Thank-you all for such great recommendations. I'll be taking quite a long list to Barn and Noble this weekend. I am sure that the sales there, and at Amazon, go up because of todays subject. At least one of my books I know for sure that I will be taking is my signed copy of "Peterman Rides Again". I wouldn't trade it for all the rest of my library.

My happiest moments are when there is a fire in the fireplace, a book in my hand, my dog by my side, and Mozart in the background.

August 28, 2008 1:12 AM
1058 Olivia said...

Ti-I'm having a fit of the fantods-I HAVE A Sea of Words, and marthambles IS NOT IN IT!! That is tres bizarre, is there a new edition? Any road, thank you for that clarification, I feel much better for it. AND, you know I had to amend my copy. Your happiest times? I'm there-a crackling fire, a glass of Syrah, a good book, a thunderstorm outside, maybe Mozart, or Bach's Cello Suites by Casals, down low for effect-pure romance, pure bliss! Of course I'd be wearing my best Peterman frock...

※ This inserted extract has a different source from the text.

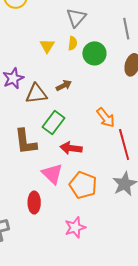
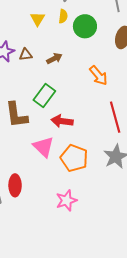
brown triangle: (36, 94) -> (26, 55), moved, size x0.6
orange arrow: (106, 118) -> (98, 76), moved
red ellipse: (34, 203) -> (15, 185), moved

DPR, that 'beautiful performance' was BEFORE he became a star, when he actually had to WORK at it. I highly recommend that you read James Ellroy's works, starting with LA Confidential and Black Dahlia. Impressive, edgy, scary stuff, like a real-world hepcat Anne Rice.

August 28, 2008 1:38 AM
141 Peter Lake said...

Olivia/DPR

James Ellroy is one intense writer.  He is able to seemlessly blend fact and fiction in his works.  The book he wrote about his mother's murder had so much punch to it that it almost made your ears ring.  There was an intersesting Showtime special that served as a, no pun intended, post-mortum meeting of Ellroy and the real life detectives that were assigned to the case which took place after his book was published.

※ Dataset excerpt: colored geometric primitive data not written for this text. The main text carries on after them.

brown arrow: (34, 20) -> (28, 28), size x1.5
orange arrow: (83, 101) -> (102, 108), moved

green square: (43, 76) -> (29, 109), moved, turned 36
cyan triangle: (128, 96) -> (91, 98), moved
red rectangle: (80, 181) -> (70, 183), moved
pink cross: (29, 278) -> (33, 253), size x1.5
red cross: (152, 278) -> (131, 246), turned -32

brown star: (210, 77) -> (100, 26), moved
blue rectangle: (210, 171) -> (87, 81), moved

He writes as he is, with absolutely no pretense;  just raw presentations of facts and emotions.  He is the one writer who could literally and figuratively raise the hackles on a dogs neck just by looking at it.

The movie version of LA Confidential is one I cannot pass up when its showing.

August 28, 2008 1:44 AM
1150 Tiberius said...

Olivia - I have the third edition, and fantods (great word!) is not in it to my chagrin. Would you be very kind and enlighten me? And at the same time would you help me with "Saluto una vita ho vissuo con brio"? Is that bad?

I prefer a relaxing tisane while reading. Like Red Rooibos. If not Mozart, then Chopin's nocturnes. Nocturne 21 is my absolute favorite. I can hear it over and over and never grow tired of it. Thunderstorms make it absolutely perfect. Bach? Aaahhh..yes...Bach.